Information Extraction from Documents

Information extraction techniques can be used to extract or summarize the content of textual documents. This is useful in all areas in which a lot of unstructured text data occurs that needs to be further processed or analyzed.


Unstructured text
in today's world

Emails, contracts, reports

Even in the age of digital transformation, most information that is exchanged in a day-to-day business is and remains unstructured text. This includes for example customer support emails, customer feedback, contracts and reports. Processing these kinds of documents requires a large amount of manual effort and is a cost-driving factor. That means in particular, that any improvement that makes that process slightly more efficient is already very valuable.

For example, in customer service every second counts. Therefore, it is crucial for agents to get a quick understanding what an email of a customer is about - and also first, to forward this email to the right specialist. In addition to that, it is useful for the agent to already have important information already extracted from the email, like the customer's name and ID, which saves him additional time.

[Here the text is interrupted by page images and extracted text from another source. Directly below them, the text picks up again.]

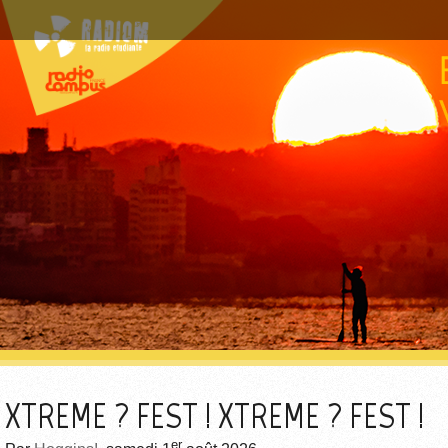
XTREME ? FEST ! XTREME ? FEST !
er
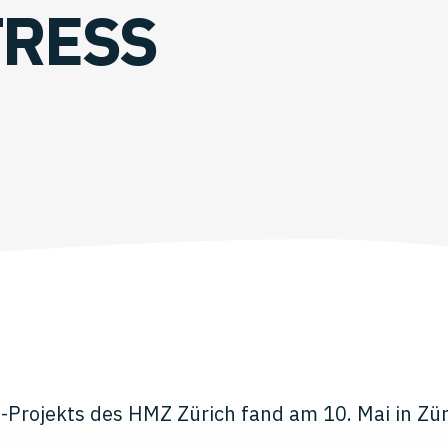
TRESS
-Projekts des HMZ Zürich fand am 10. Mai in Züri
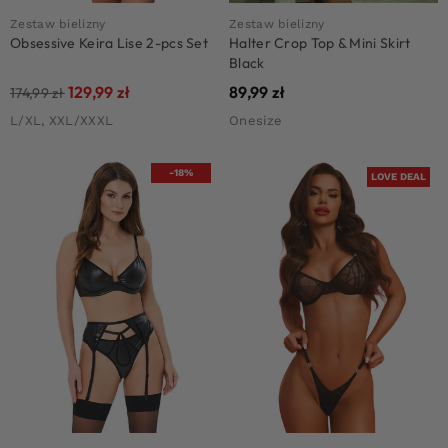
Zestaw bielizny
Zestaw bielizny
Obsessive Keira Lise 2-pcs Set
Halter Crop Top & Mini Skirt
Black
129,99
zł
89,99
zł
174,99
zł
L/XL, XXL/XXXL
Onesize
-18%
LOVE DEAL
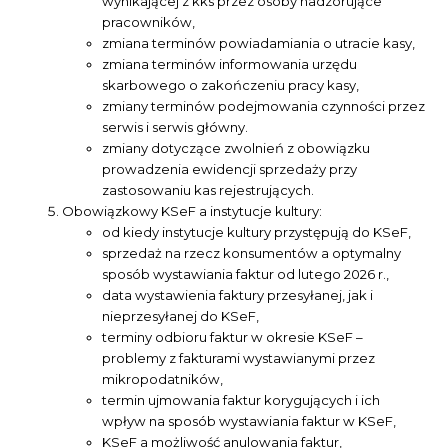
wynikającej z kks przez osoby nadzorujące
pracowników,
zmiana terminów powiadamiania o utracie kasy,
zmiana terminów informowania urzędu
skarbowego o zakończeniu pracy kasy,
zmiany terminów podejmowania czynności przez
serwis i serwis główny.
zmiany dotyczące zwolnień z obowiązku
prowadzenia ewidencji sprzedaży przy
zastosowaniu kas rejestrujących.
Obowiązkowy KSeF a instytucje kultury:
od kiedy instytucje kultury przystępują do KSeF,
sprzedaż na rzecz konsumentów a optymalny
sposób wystawiania faktur od lutego 2026 r.,
data wystawienia faktury przesyłanej, jak i
nieprzesyłanej do KSeF,
terminy odbioru faktur w okresie KSeF –
problemy z fakturami wystawianymi przez
mikropodatników,
termin ujmowania faktur korygujących i ich
wpływ na sposób wystawiania faktur w KSeF,
KSeF a możliwość anulowania faktur,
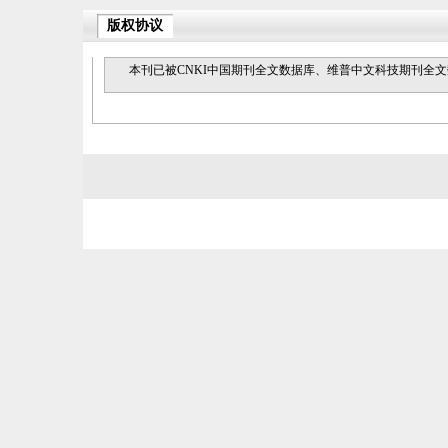
版权协议
本刊已被CNKI中国期刊全文数据库、维普中文科技期刊全文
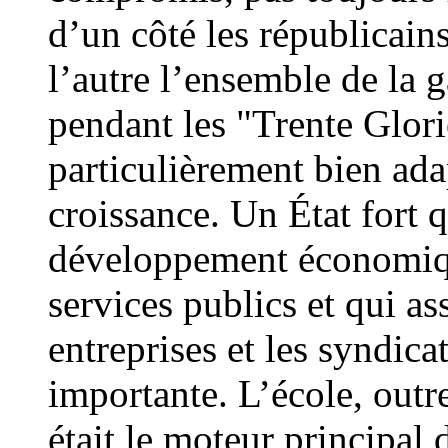
d’un côté les républicains 
l’autre l’ensemble de la 
pendant les "Trente Glor
particulièrement bien adap
croissance. Un État fort 
développement économique
services publics et qui as
entreprises et les syndica
importante. L’école, outr
était le moteur principal 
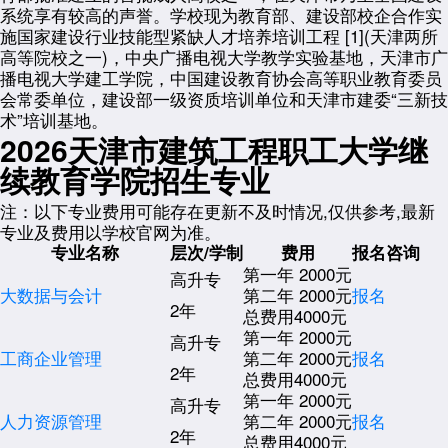
系统享有较高的声誉。学校现为教育部、建设部校企合作实
施国家建设行业技能型紧缺人才培养培训工程 [1](天津两所
高等院校之一)，中央广播电视大学教学实验基地，天津市广
播电视大学建工学院，中国建设教育协会高等职业教育委员
会常委单位，建设部一级资质培训单位和天津市建委“三新技
术”培训基地。
2026天津市建筑工程职工大学继
续教育学院招生专业
注：以下专业费用可能存在更新不及时情况,仅供参考,最新
专业及费用以学校官网为准。
专业名称
层次/学制
费用
报名咨询
第一年 2000元
高升专
大数据与会计
第二年 2000元
报名
2年
总费用4000元
第一年 2000元
高升专
工商企业管理
第二年 2000元
报名
2年
总费用4000元
第一年 2000元
高升专
人力资源管理
第二年 2000元
报名
2年
总费用4000元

Combine NLP techniques to solve the problem

Using a combination of different NLP techniques, all of these problems can be tackled. Document classification can be used to select the right specialist for a topic. The customer's name and ID can be extracted using named-entity recognition. In some cases, it might also be useful to extract the sentiment of an email using sentiment analysis.
Another use case is the automatic extraction of information from reports to make them available in a structured database.